Think of this as a kind of medical detective story. Start with this: The percentage of Americans who are nearsighted has gone way up in 30 years.
That's according to a study published last month in the Archives of Ophthalmology. Susan Vitale, an epidemiologist at the National Eye Institute, which is part of the National Institutes of Health, and her co-authors looked at a national survey that gave vision tests to Americans in the early 1970s. It was then repeated with a similar group of people 30 years later. "The prevalence of myopia, or nearsightedness, in people age 12 to 54 went from 25 percent to 41.6 percent," explains Vitale. "So that's about a 66 percent increase."
The question is: Why? And in a mystery story, you've got suspects. Says Vitale, "Some of the risk factors that we know about for myopia are things like genetics, which is whether you have a family history of myopia. Things, possibly, like the amount of near-work that you do."
Near-Work Is A Prime Suspect
Genetics — or heredity — is by far the main thing that determines who becomes nearsighted. But then there's what scientists like Vitale call near-work. That's the things you do close up with your eyes, like reading or watching television or playing video games.
Near-work has been a suspect for hundreds of years. Even Johannes Kepler, the German astronomer and mathematician who came up with modern ideas for the lenses that correct nearsightedness, blamed his own fuzzy eyesight on all the reading he did.
"Kepler wrote about it, about 400 years ago, that he thought his nearsightedness was due to his intense study of astronomical tables and so forth," says Dr.
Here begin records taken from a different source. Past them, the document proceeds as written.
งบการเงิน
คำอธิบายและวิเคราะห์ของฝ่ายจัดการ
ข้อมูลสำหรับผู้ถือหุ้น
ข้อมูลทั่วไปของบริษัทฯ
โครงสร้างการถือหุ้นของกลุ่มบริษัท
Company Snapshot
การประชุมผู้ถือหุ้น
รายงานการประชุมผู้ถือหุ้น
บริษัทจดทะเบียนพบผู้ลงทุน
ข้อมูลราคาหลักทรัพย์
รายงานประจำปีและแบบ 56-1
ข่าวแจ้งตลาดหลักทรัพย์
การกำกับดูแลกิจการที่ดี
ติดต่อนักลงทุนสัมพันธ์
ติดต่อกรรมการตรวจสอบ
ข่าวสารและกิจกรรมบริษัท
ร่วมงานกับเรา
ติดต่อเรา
Don Mutti, of the College of Optometry at the Ohio State University.
Mutti is a kind of detective of myopia. Like other scientists researching this, he too suspected that after genetics, things like reading were probably a big cause.
"It's the popular stereotype," he says, recalling the warnings of generations of parents. "Don't watch too much TV, or don't read under the covers with a flashlight."
A Long-Term Investigation
For the past 20 years, Mutti has followed a group — from childhood to adulthood — to see who develops myopia. He found something significant: Time spent outdoors during childhood was important.
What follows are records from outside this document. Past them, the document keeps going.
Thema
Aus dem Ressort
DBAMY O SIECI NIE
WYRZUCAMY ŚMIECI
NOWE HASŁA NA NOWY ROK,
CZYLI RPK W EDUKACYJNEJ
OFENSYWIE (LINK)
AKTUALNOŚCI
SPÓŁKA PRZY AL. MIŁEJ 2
"If you have two nearsighted parents and you engage in a low level of outdoor activity, your chances of becoming myopic by the eighth grade are about 60 percent," he says. "If children engaged in over 14 hours per week of outdoor activity, their chances of becoming nearsighted were now only about 20 percent. So it was quite a dramatic reduction in the risk of becoming myopic."
At first, that seems to support the theory that near-work causes nearsightedness: The more time kids spend indoors, the more likely they're watching TV or reading a book.
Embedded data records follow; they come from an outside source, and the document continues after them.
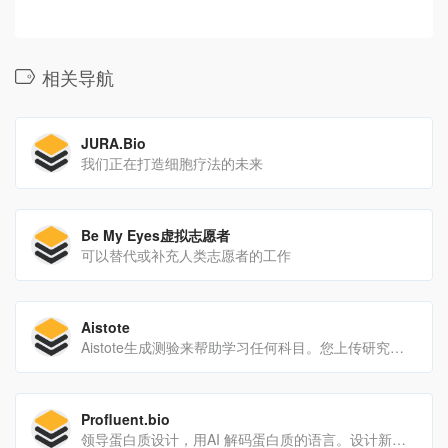
相关导航
JURA.Bio
我们正在打造细胞疗法的未来
Be My Eyes虚拟志愿者
可以替代或补充人类志愿者的工作
Aistote
Aistote生成测验来帮助学习任何科目。您上传研究内容并生成问题。
Profluent.bio
领导蛋白质设计，用AI 解码蛋白质的语言。设计新颖、最佳的蛋白质，绕过行业中现有的障碍。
But then Mutti and his colleagues looked closely at the kids before they became nearsighted. And the reading and close-up things they did didn't predict who'd be nearsighted later. "What we found is that near-work had no influence at all," he says. "Children really aren't doing any more or less near-work — the children who are becoming nearsighted."
So that's another mystery. Why, then, does spending time outdoors make a difference? At first, scientists thought the outdoor exercise was the key. But it turned out kids who get indoor exercise don't get the benefits of reduced myopia.
Now, researchers are studying whether outdoor light somehow changes the way the eye grows.
"Light levels might have a beneficial effect on the eye," notes Mutti. "Light levels change certain aspects in retinal physiology."
The detectives of myopia are on the case.